The study has adhered to the American Psychology Association’s ethical standards. Permissions were obtained from IRB and the Ministry of Education to conduct the study in the selected schools.
The Wechsler Intelligence Scale for Children
The researcher used the third version because it is the last version that was adapted and used in Jordan. As with all other WISC versions, the WISC-III-Jordan (1996) is an individually administered clinical instrument. It was used to assess the intellectual functioning of the children ages range between 6 years and 16 years 11 months, which fits the age group of the study participants. The scale consists of 13 subtests (10 standards and 3 supplementary) and three scales (verbal, performance, and full-IQ). To qualify for intellectually gifted status, examinees generally have to score at least 130 on the WISC (Montgomery, 2015). However, several psychologists suggested dropping the cutoff score by 10 points for 2E learners due to their specific difficulties (Silverman, 1989; Al-Hroub, 2013). In the present study, we will consider 120 as the cutoff score to qualify for the intellectual giftedness status.
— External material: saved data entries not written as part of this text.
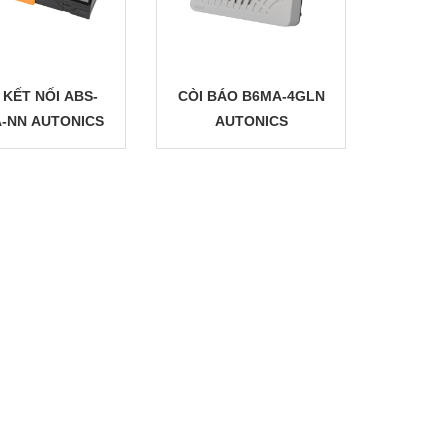
 KẾT NỐI ABS-
CÒI BÁO B6MA-4GLN
A-NN AUTONICS
AUTONICS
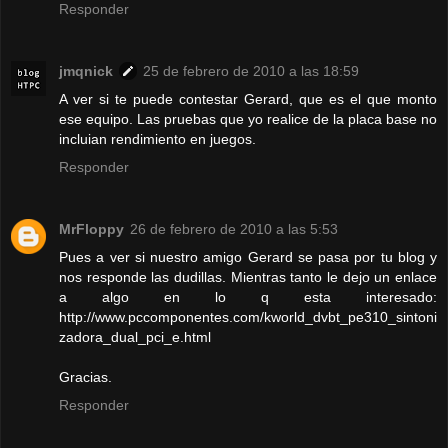
Responder
jmqnick
25 de febrero de 2010 a las 18:59
A ver si te puede contestar Gerard, que es el que monto
ese equipo. Las pruebas que yo realice de la placa base no
incluian rendimiento en juegos.
Responder
MrFloppy
26 de febrero de 2010 a las 5:53
Pues a ver si nuestro amigo Gerard se pasa por tu blog y
nos responde las dudillas. Mientras tanto le dejo un enlace
a algo en lo q esta interesado:
http://www.pccomponentes.com/kworld_dvbt_pe310_sintoni
zadora_dual_pci_e.html
Gracias.
Responder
The reliability was examined by the test–retest method for all of the subscales and showed high-reliability coefficients of 0.95, 0.94, and 0.96, respectively, across all ages groups. Reliability was also measured by inter-rater/scorer agreement. Verbal, Performance, and Full-Scales IQs have average reliability coefficients of 0.94, 0.88, and 0.95, respectively, across all ages (Wechsler, 1996).
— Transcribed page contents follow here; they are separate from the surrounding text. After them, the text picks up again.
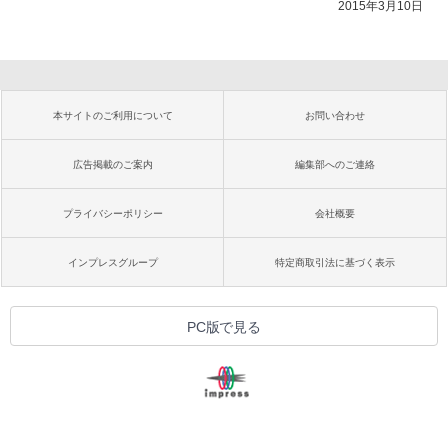
2015年3月10日
本サイトのご利用について
お問い合わせ
広告掲載のご案内
編集部へのご連絡
プライバシーポリシー
会社概要
インプレスグループ
特定商取引法に基づく表示
PC版で見る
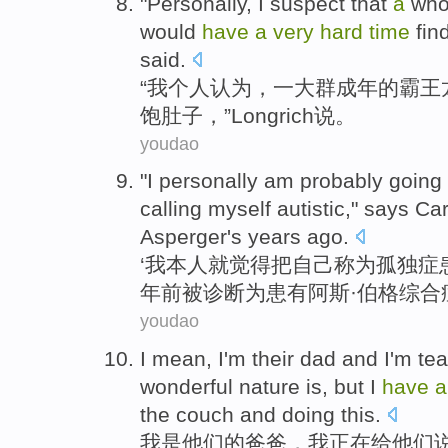
"
Personally
, I
suspect that
a
who
would
have
a
very
hard
time
fin
said
.
“
我个人
认为
，
一
大群
成年
的
霸王
饱肚子，”
Longrich
说
。
youdao
"
I
personally am
probably going
calling
myself
autistic
," says
Car
Asperger
's
years ago
.
‘
我
本人
就觉得
把
自己
称为
孤独症
年前
被
诊断为患有阿斯·伯格综合
youdao
I
mean
, I
'm
their
dad and
I'm
te
wonderful
nature
is
,
but
I
have
the couch
and doing this.
我
是
他们
的
爸爸
，我
正在
给
他们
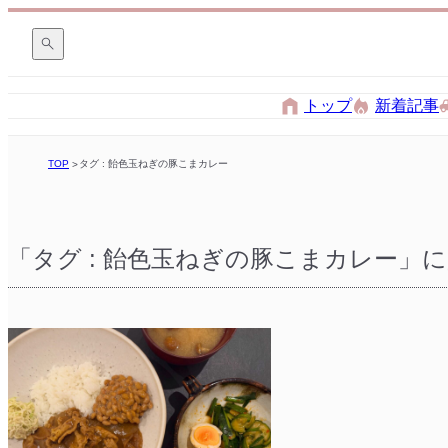
トップ
新着記事
TOP
タグ : 飴色玉ねぎの豚こまカレー
「タグ : 飴色玉ねぎの豚こまカレー」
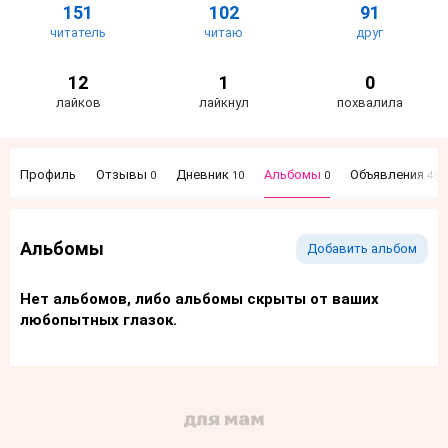
151
102
91
читатель
читаю
друг
12
1
0
лайков
лайкнул
похвалила
Профиль
Отзывы
Дневник
Альбомы
Объявления
0
10
0
49
Альбомы
Добавить альбом
Нет альбомов, либо альбомы скрыты от ваших
любопытных глазок.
This scale was administered to answer the question, “What are the cognitive characteristic patterns that MG/LD students tend to exhibit on the WISC-III-Jordan?”
Dynamic Math Assessment
A test-intervention-test method was employed to determine students’ high potential in math. Two equivalent pre- and post-tests were developed by the researchers. The tests were derived and developed from items taken from the Diagnostic Scale of Mathematical Basic Skills (Waqfi, 1997). This diagnostic scale is used in Jordanian schools to identify the high mathematical potential of elementary and middle school students. The DA tests covered seven mathematical areas (calculation operations, decimals, rounding up, geometry, algebra, and written problem-solving). Before administrating the tests, pilot test sessions were administered with 8 mathematically gifted students (4 boys/4 girls; 4 fifth/4 sixth graders). Those students were selected by their schools based on their high cumulative math performance. The pilot test sessions were crucial to allow revising and modifying the questions, ensuring the difficulty level, and ensuring the time required for responding to the questions (average 45 min). Yet, the DA tests administration was not restricted by time to allow identifying high mathematical potential in students who usually take their time in responding to questions.
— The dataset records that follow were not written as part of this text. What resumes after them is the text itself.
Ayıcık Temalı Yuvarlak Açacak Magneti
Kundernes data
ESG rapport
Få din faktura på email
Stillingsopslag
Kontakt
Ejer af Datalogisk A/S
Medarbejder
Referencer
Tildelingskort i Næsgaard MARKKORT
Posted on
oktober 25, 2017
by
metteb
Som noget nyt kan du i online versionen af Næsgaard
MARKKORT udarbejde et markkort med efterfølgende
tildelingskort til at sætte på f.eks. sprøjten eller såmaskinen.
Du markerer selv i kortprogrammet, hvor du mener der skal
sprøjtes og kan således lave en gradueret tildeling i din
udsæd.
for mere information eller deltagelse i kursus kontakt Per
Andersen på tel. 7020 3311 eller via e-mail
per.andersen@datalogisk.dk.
The tests administration consisted of three phases. In phase one, the researcher administered the developed pre-test. In phase two, the researcher delivered particular teaching related to the nature of the questions and math areas in the pre-test. Three teaching sessions were delivered, 45 min each. In phase three, the post-teaching stage, another developed test was administered to assess the same math areas. The psychologist/researcher who conducted the assessment was blind to the study. They read all questions to students. This DA method was administered to answer the question, “To what extent does the use of DA address the high mathematical abilities in learners experiencing specific learning disabilities?”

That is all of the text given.